Bei soviel manueller Arbeit stellt sich die Frage: Bleibt hier auch Raum und Potenzial für eine Prozess-Digitalisierung? Carsten Fest und Christian Vullhorst sehen diese Thematik als zweischneidiges Schwert, das zwar einerseits gerade bei der seriellen Produktion einige Vorteile mit sich bringt, ihr Unternehmen andererseits aber auch genau um seine wesentliche Stärke bringen kann.

„Wir leben die Dienstleistung – nicht die Automation oder Workflowoptimierung. Natürlich sind sie mitunter gern gesehene Add-ons – dort wo sie auch wirklich Sinn machen. Unser Fokus liegt jedoch auf der reibungslosen Abwicklung unserer Kundenaufträge. Dies bedingt in vielen Fällen eben keine standardisierten Abläufe, sondern erfordert Flexibilität, ein kurzfristiges Einschreiten und Umstellen. All diese für uns wichtigen Aspekte blieben uns mit einem in sich geschlossenen Workflow und einer vollständigen Digitalisierung der Aufträge verwehrt und wären nicht länger praktikabel“, begründet Carsten Fest seine Bedenken bezüglich einer weitreichenden Digitalisierung und auch Christian Vullhorst ist sich sicher: „Die Frage hierbei sollte stets lauten: Wie sinnvoll und wie reibungslos lassen sich analoge Prozesse digitalisieren und nicht umgekehrt. Denn das Schlimmste, was uns passieren kann, ist, dass wir unsere hohe Flexibilität verlieren. Wir sind bei unserer Unternehmensausrichtung auf ganz kurze Entscheidungswege angewiesen. Für uns ist es maßgeblich, dass wir neben sinnvollen IT-Prozessen weiterhin über die Möglichkeit verfügen, von jetzt auf gleich etwas umstellen zu können. Digitalisierung darf kein Selbstzweck sein, sonst führt man den eigentlichen Gedanken, der dahinter steht, ad absurdum. Mit unserem Ablauf können wir immer auf Zuruf noch kleinste Änderungen und Sonderanfertigungen vornehmen. Dies müssen wir beibehalten, denn das ist der Schlüssel zu unserem langfristigen Erfolg. In puncto Flexibilität und Reaktionszeit kann die IT ein echtes Hindernis darstellen.“

Auch hierbei kommt wieder der Nischenaspekt zum Tragen. Denn über automatisierte Prozesse verfügen gerade die großen Unternehmen zur Genüge. Dies macht sie auf der einen Seite zwar sehr effizient, auf der anderen Seite schränkt sie die Digitalisierung und Automatisierung massiv ein und legt sie auf eine eng gefasste Produktrange fest. Dies gilt auch zunehmend für zuliefernde Dienstleister.
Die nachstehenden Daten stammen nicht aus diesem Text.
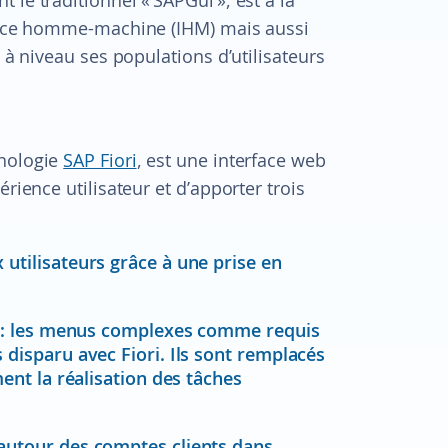
rface homme-machine (IHM) mais aussi
 à niveau ses populations d’utilisateurs
hnologie
SAP Fiori
, est une interface web
rience utilisateur et d’apporter trois
utilisateurs grâce à une prise en
ns : les menus complexes comme requis
 disparu avec Fiori. Ils sont remplacés
ment la réalisation des tâches
 autour des comptes clients dans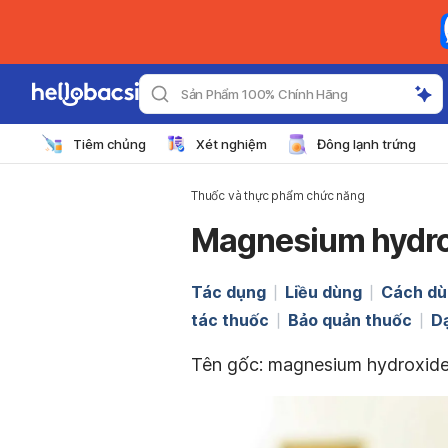
Sản Phẩm 100% Chính Hãng
Tiêm chủng
Xét nghiệm
Đông lạnh trứng
Thuốc và thực phẩm chức năng
Magnesium hydro
Tác dụng
Liều dùng
Cách dù
tác thuốc
Bảo quản thuốc
D
Tên gốc: magnesium hydroxid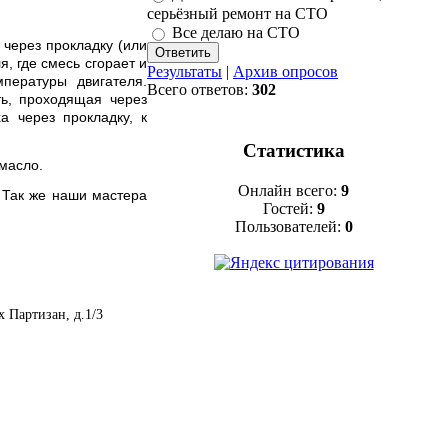
серьёзный ремонт на СТО
Все делаю на СТО
 через прокладку (или
, где смесь сгорает и
Результаты
|
Архив опросов
пературы двигателя.
Всего ответов:
302
ть, проходящая через
а через прокладку, к
Статистика
масло.
Онлайн всего:
9
 Так же наши мастера
Гостей:
9
Пользователей:
0
х Партизан, д.1/3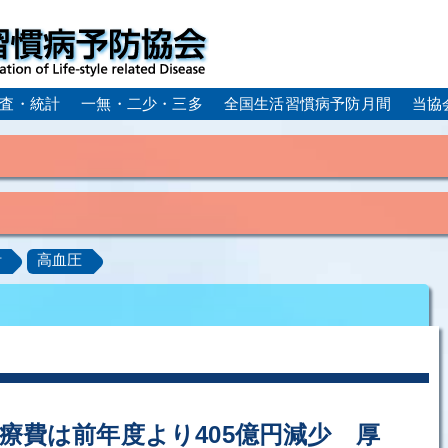
査・統計
一無・二少・三多
全国生活習慣病予防月間
当協
身体活動・運動不足
疲労（休養不足）
孤立・孤独
血症）
糖尿病
CKD（慢性腎臓病）
高尿酸血症／痛
計
高血圧
ーム
動脈硬化
心筋梗塞
狭心症
脳梗塞
アルコール肝疾患
COPD（慢性閉塞性肺疾患）
肺がん
ルコペニア／フレイル
歯周病
療費は前年度より405億円減少 厚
„Bei all der Automatisierung gibt es immer mehr Nischen, die immer weniger bedient werden können, weil eine serielle Produktion in allen Bereichen bedingt, dass auch die Stückzahlen höher werden. Und genau hier sehen wir unsere Nische. Wir sind quasi der ‚Putzerfisch‘ für Unternehmen, die kleine Projekte realisieren möchten, dies selbst jedoch nicht können, weil der ganze dahinter stehende Prozess sowie die erforderlichen Entscheidungsrollen so lang und teuer sind, dass eine Umsetzung in Eigenregie utopisch wäre. Daher suchen sie extern einen Lösungspartner, und genau hier kommen wir ins Spiel. Und wie uns die Erfahrung über die Jahre gezeigt hat: Aus kleinen Aufträgen können auch rasch sehr große Aufträge entstehen“, betont Christian Vullhorst.

„Unsere Kernaufgabe ist es, sich um alles zu kümmern. Das ist das Geheimnis unseres langfristigen Erfolges. Aus diesem Anspruch entsteht echte Dienstleistung. Sämtliche Prozesse, ob drucken, schneiden, stanzen, schweißen oder nähen, sind – digitalisiert oder nicht –, immer nur ein Teil des großen Ganzen. Und wir dürfen bei all dem nicht unser wichtigstes Glied in unserer Prozesskette vergessen. Und das ist jeder einzelne Produktionsmitarbeiter unseres Teams, denn er ist letztendlich dafür verantwortlich, wie das Produkt unser Haus verlässt. Wir wissen, dass wir auf sie angewiesen sind und was wir an ihnen haben. Daher beschränkt sich unser ‚kümmern‘ nicht nur auf die Probleme und Bedürfnisse unserer Kunden, sondern schließt selbstverständlich auch unsere Mitarbeiter ein. Wir wissen um die bestehenden Problematiken wie die Kinderbetreuung und sind einer der wenigen Betriebe in unserem Umfeld, die sich auf die Mitarbeiter einstellen und nicht umgekehrt. So ermöglichen wir beispielsweise flexible Arbeitsanfangs-und Endzeiten. Dies zieht an den Gruppenarbeitsplätzen natürlich einen besonderen Koordinationsaufwand nach sich, aber wir wissen, dass er es wert ist“, ergänzt Carsten Fest.